Gelişmelere taraf olarak değil de adil olarak baktığınızda, grev yapan işçilere, “İzmir Kürt şehri değildir, Türkiye Türklerindir, Dersim lobisi, iktidar aparatı” demek, hakaret etmek ve hatta mezhepsel gönderme yaparak konuşmak da muhalefet çevresinin hatası. Zira, CHP Genel Başkanı Özgür Özel, hem grev konusunda işçileri doğrudan hedef almamışken, Kürt meselesinde çözümden yana açıklamalar yaparken yani CHP’nin demokratikleşme vizyonunu bir adım öteye taşımaya çalışırken, CHP tabanının ya da medyadaki birtakım kişilerin, ayrımcı ve ırkçı bir dil seçerek Kürtler’i hedef alması, oldukça yanlış bir tutum. Nihayetinde CHP çevrelerinden Kürtlere yönelik böyle bir nefret dolu yaklaşım varken CHP’nin demokratik ve kapsayıcı bir siyaset yapacağına dair bir inanç oluşmaz. Sn Özel’in tüm çabaları da boşa gider. Dahası, grev konusunda işçileri eleştirmek ayrı bir şey, işçilerin etnisitesinden yola çıkarak nefret söylemi üretmek başka bir şey.
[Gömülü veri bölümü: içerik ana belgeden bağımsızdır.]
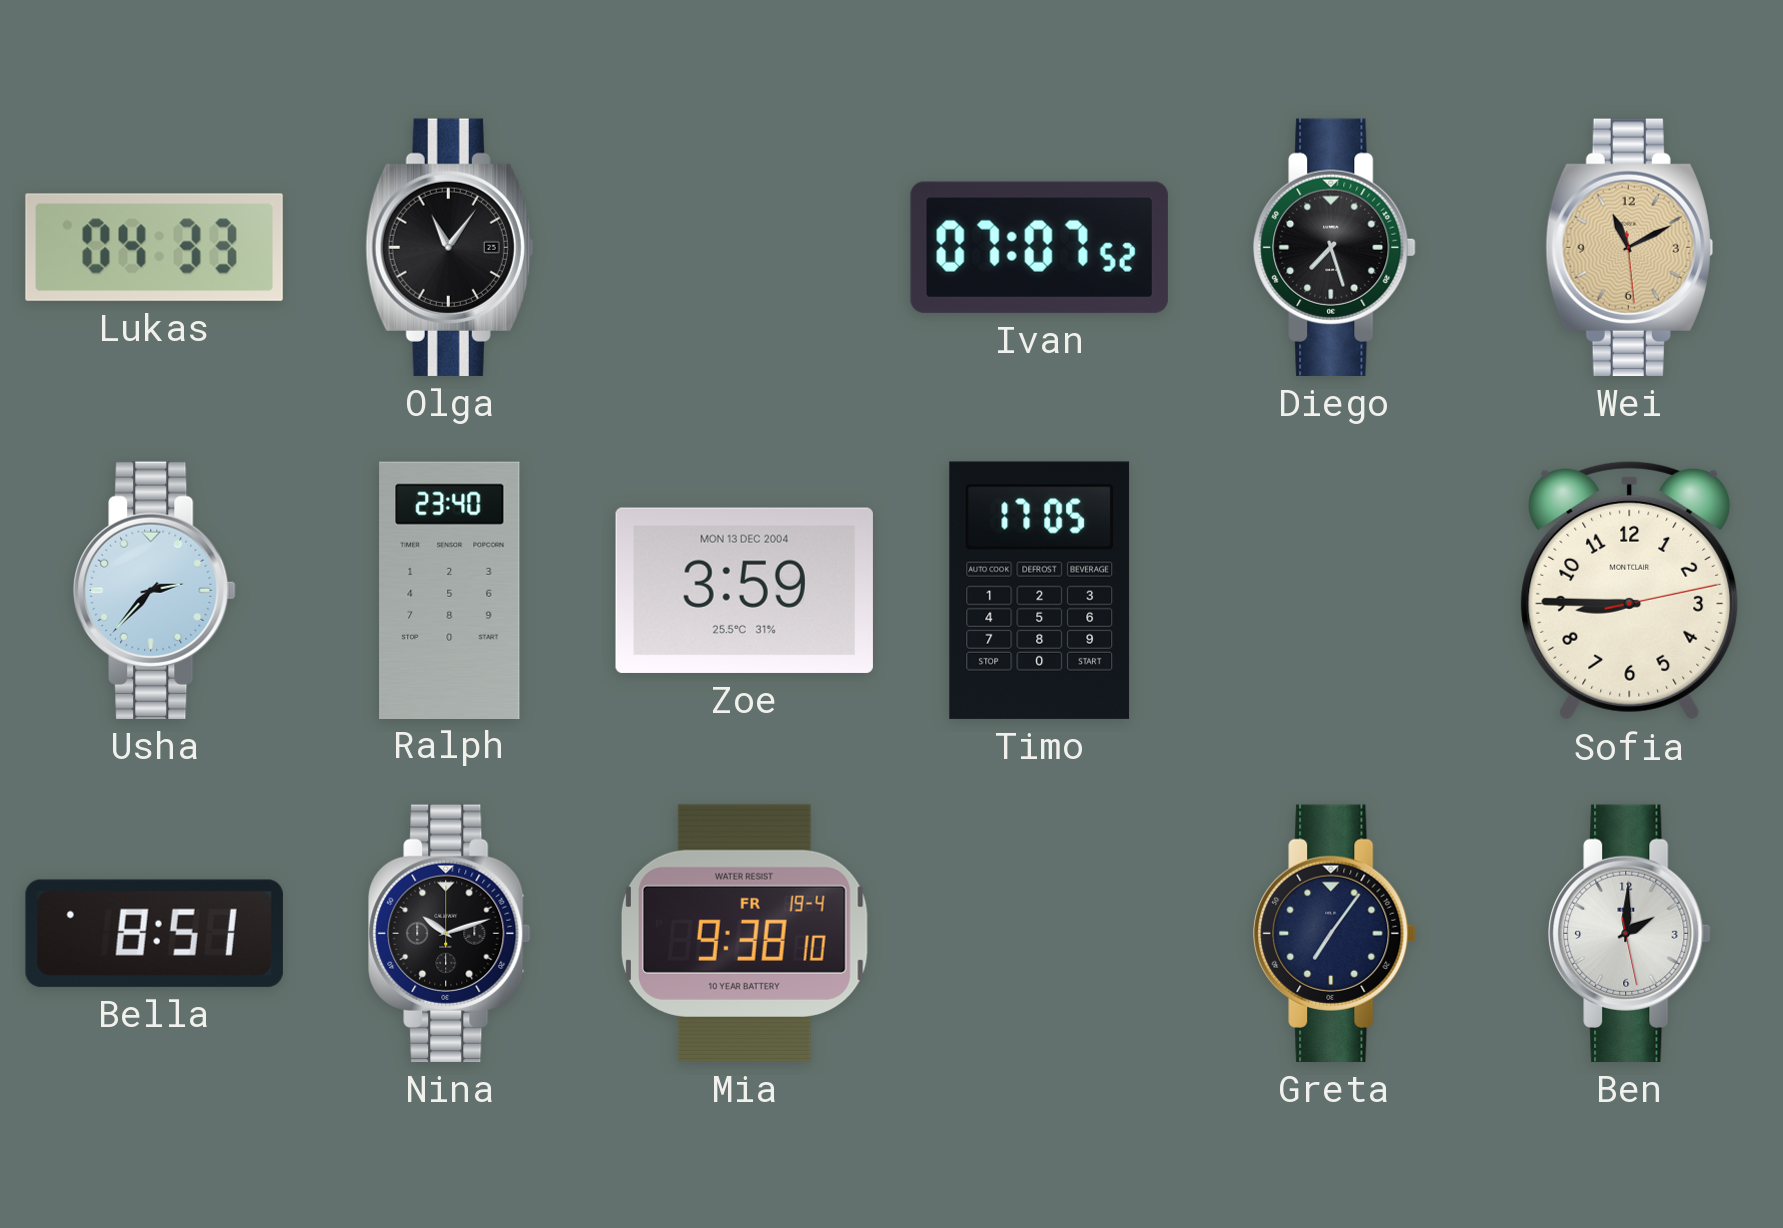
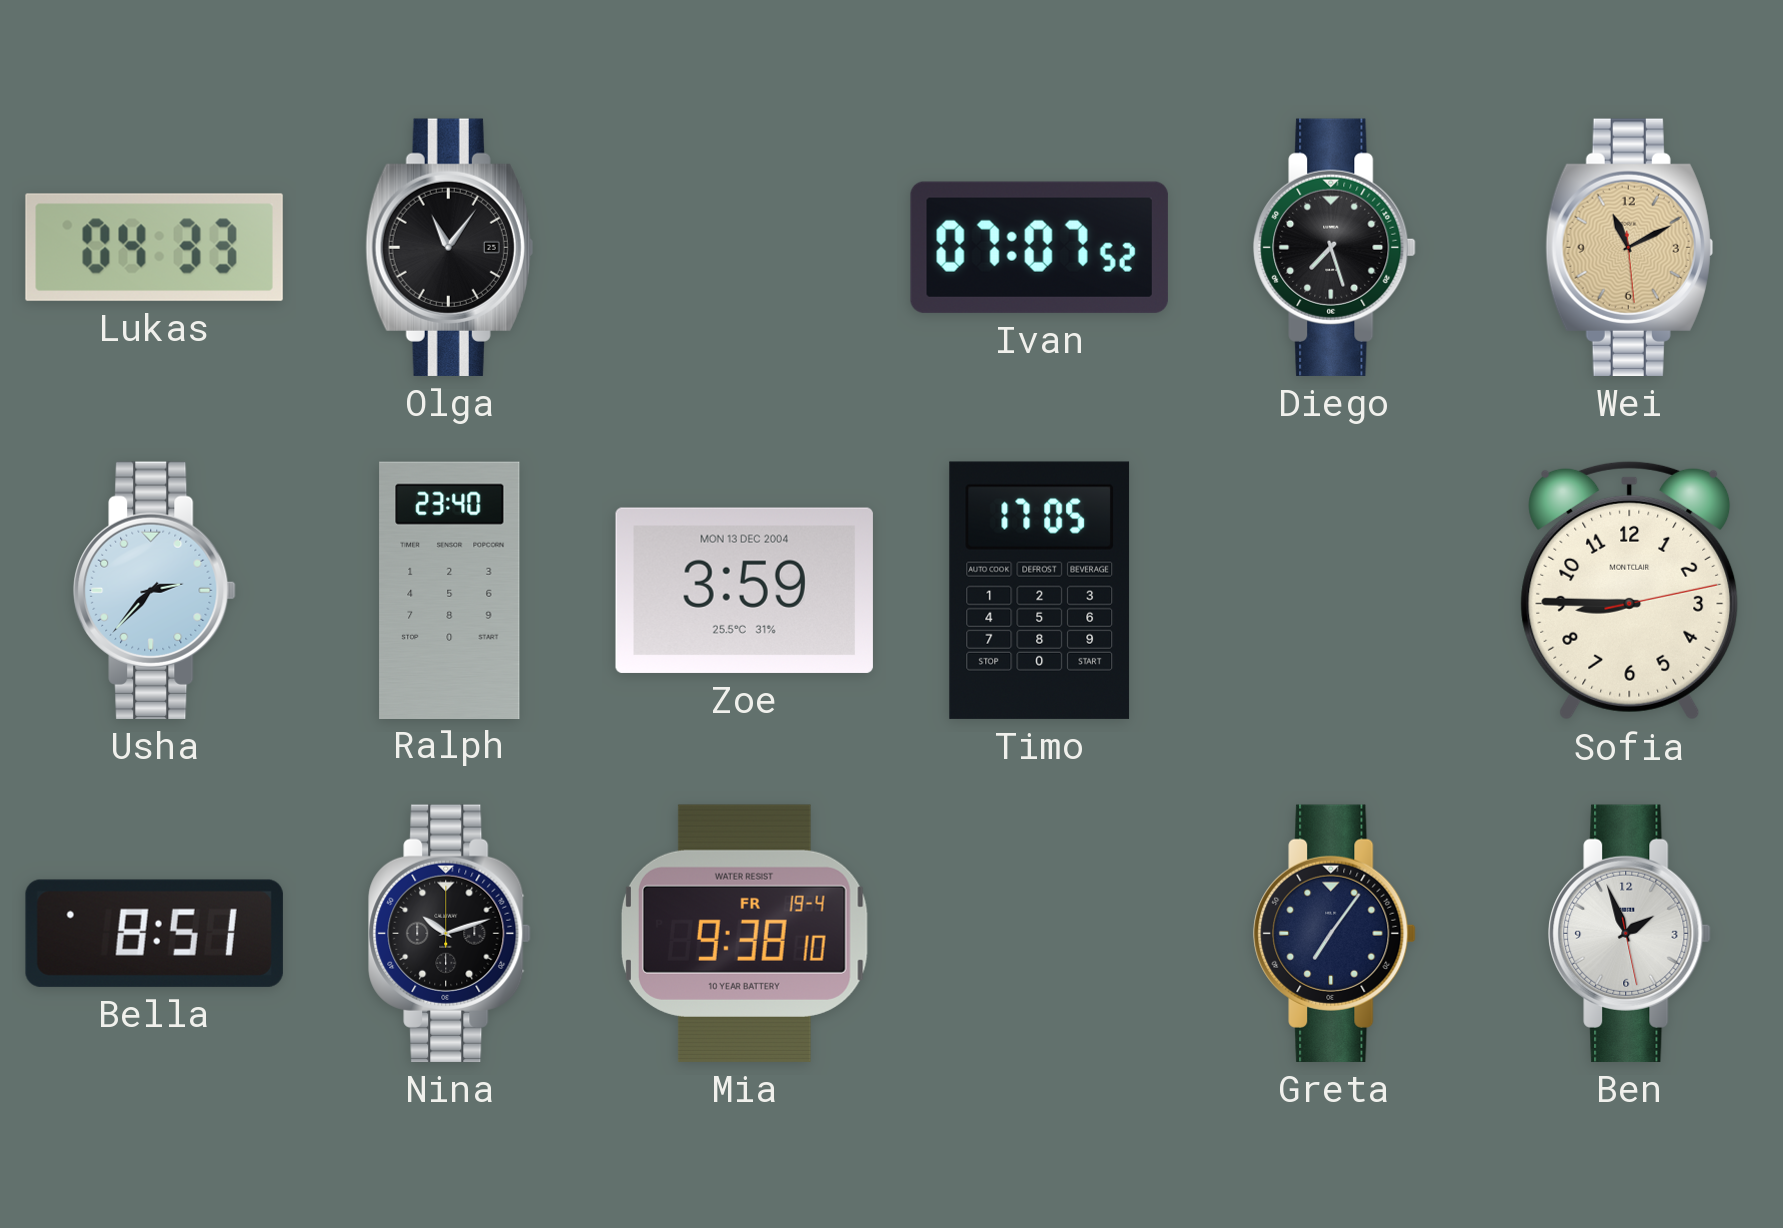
Ben: 2:00 -> 1:56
Muhalefetin, oldukça haklı bir biçimde, “AK Partili belediyelerde çalışan işçiler 90 bin lira maaş mı alıyor da herhangi bir grev yapılmıyor?” sorusunu sorması başka bir şey, en ufak olayda ırkçı ve ayrımcı bir dil kullanmak başka bir şey.

Ez cümle; Türkiye siyasi gündemi bu hafta da maalesef hem iktidar hem de muhalefet çevreleri tarafından demokrasi, adalet ve eşitlik gibi temel değerleri inşa etme konusunda olması gerekenin oldukça gerisinde kaldı. İktidarın bunu pek umursadığını zannetmiyorum ancak muhalefet bunu umursamalı zira ülkede bir iktidar değişimi, herhangi bir değişim sağlamayacaksa seçmen neden iktidarı değiştirsin?